What is expected:
Exactly as they appear below, repeat the lines from the one with "label dan sertifikasi" through the one with "kulit tampak lebih", and no others.

Information:
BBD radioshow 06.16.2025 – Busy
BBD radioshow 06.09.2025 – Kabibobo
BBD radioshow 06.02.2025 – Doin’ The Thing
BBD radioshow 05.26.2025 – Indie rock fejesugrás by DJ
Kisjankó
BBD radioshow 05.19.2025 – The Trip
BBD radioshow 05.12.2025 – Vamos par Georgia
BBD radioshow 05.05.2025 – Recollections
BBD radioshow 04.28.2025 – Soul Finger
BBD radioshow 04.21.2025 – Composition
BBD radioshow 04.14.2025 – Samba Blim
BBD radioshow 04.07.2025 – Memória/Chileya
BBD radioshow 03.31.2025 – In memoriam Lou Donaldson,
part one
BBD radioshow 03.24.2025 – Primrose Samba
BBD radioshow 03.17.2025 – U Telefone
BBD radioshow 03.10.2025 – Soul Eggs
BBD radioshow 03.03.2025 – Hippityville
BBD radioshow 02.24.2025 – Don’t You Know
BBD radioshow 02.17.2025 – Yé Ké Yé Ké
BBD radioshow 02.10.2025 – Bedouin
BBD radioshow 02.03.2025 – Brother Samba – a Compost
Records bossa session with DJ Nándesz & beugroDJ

* * *

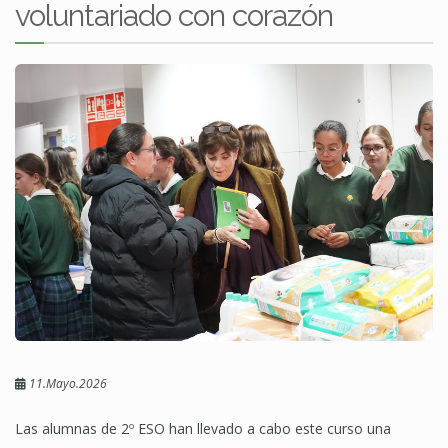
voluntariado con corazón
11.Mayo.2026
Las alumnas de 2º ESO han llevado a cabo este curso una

...

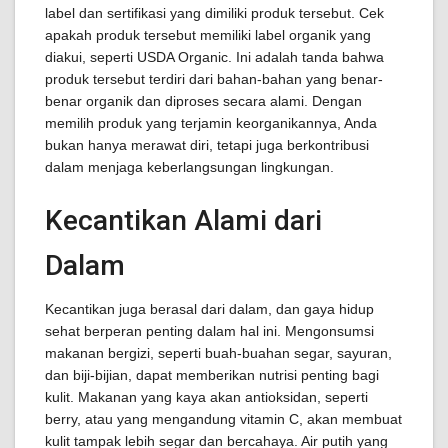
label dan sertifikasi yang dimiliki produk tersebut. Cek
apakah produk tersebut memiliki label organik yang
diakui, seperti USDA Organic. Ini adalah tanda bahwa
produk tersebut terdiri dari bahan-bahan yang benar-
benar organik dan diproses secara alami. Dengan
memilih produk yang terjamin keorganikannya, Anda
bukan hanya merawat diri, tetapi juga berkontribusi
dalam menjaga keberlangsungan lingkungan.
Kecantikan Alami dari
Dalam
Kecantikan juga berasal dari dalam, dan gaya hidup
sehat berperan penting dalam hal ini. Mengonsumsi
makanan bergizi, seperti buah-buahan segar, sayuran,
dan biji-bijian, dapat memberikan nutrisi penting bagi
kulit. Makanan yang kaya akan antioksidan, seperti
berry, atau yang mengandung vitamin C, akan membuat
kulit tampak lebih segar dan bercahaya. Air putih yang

Solution for this problem:
label dan sertifikasi yang dimiliki produk tersebut. Cek
apakah produk tersebut memiliki label organik yang
diakui, seperti USDA Organic. Ini adalah tanda bahwa
produk tersebut terdiri dari bahan-bahan yang benar-
benar organik dan diproses secara alami. Dengan
memilih produk yang terjamin keorganikannya, Anda
bukan hanya merawat diri, tetapi juga berkontribusi
dalam menjaga keberlangsungan lingkungan.
Kecantikan Alami dari
Dalam
Kecantikan juga berasal dari dalam, dan gaya hidup
sehat berperan penting dalam hal ini. Mengonsumsi
makanan bergizi, seperti buah-buahan segar, sayuran,
dan biji-bijian, dapat memberikan nutrisi penting bagi
kulit. Makanan yang kaya akan antioksidan, seperti
berry, atau yang mengandung vitamin C, akan membuat
kulit tampak lebih segar dan bercahaya. Air putih yang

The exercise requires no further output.